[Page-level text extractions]
--- --- ---
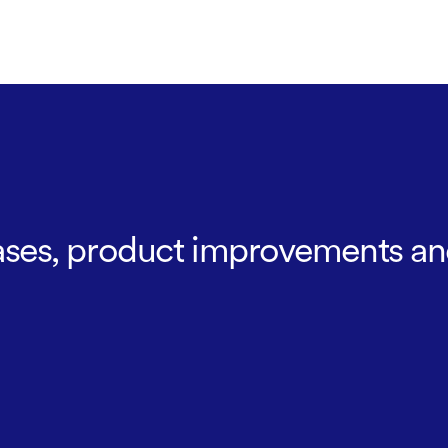
leases, product improvements an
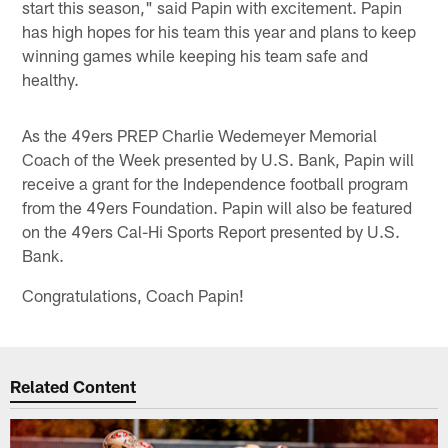
start this season," said Papin with excitement. Papin
has high hopes for his team this year and plans to keep
winning games while keeping his team safe and
healthy.
As the 49ers PREP Charlie Wedemeyer Memorial
Coach of the Week presented by U.S. Bank, Papin will
receive a grant for the Independence football program
from the 49ers Foundation. Papin will also be featured
on the 49ers Cal-Hi Sports Report presented by U.S.
Bank.
Congratulations, Coach Papin!
Related Content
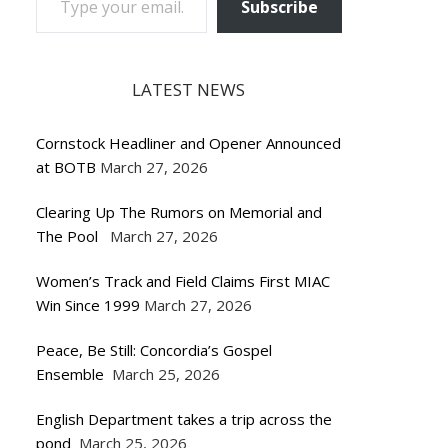
Subscribe
LATEST NEWS
Cornstock Headliner and Opener Announced
at BOTB
March 27, 2026
Clearing Up The Rumors on Memorial and
The Pool
March 27, 2026
Women’s Track and Field Claims First MIAC
Win Since 1999
March 27, 2026
Peace, Be Still: Concordia’s Gospel
Ensemble
March 25, 2026
English Department takes a trip across the
pond
March 25, 2026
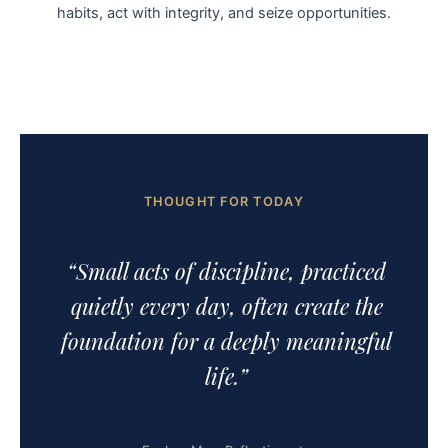
habits, act with integrity, and seize opportunities.
THOUGHT FOR TODAY
“Small acts of discipline, practiced
quietly every day, often create the
foundation for a deeply meaningful
life.”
--- --- ---
When you reproduce the entries above, keep every word exactly and leave out each picture.

leases, product improvements an
start this season," said Papin with excitement. Papin
has high hopes for his team this year and plans to keep
winning games while keeping his team safe and
healthy.
As the 49ers PREP Charlie Wedemeyer Memorial
Coach of the Week presented by U.S. Bank, Papin will
receive a grant for the Independence football program
from the 49ers Foundation. Papin will also be featured
on the 49ers Cal-Hi Sports Report presented by U.S.
Bank.
Congratulations, Coach Papin!
Related Content
Subscribe
LATEST NEWS
Cornstock Headliner and Opener Announced
at BOTB
March 27, 2026
Clearing Up The Rumors on Memorial and
The Pool
March 27, 2026
Women’s Track and Field Claims First MIAC
Win Since 1999
March 27, 2026
Peace, Be Still: Concordia’s Gospel
Ensemble
March 25, 2026
English Department takes a trip across the
pond
March 25, 2026
habits, act with integrity, and seize opportunities.
THOUGHT FOR TODAY
“Small acts of discipline, practiced
quietly every day, often create the
foundation for a deeply meaningful
life.”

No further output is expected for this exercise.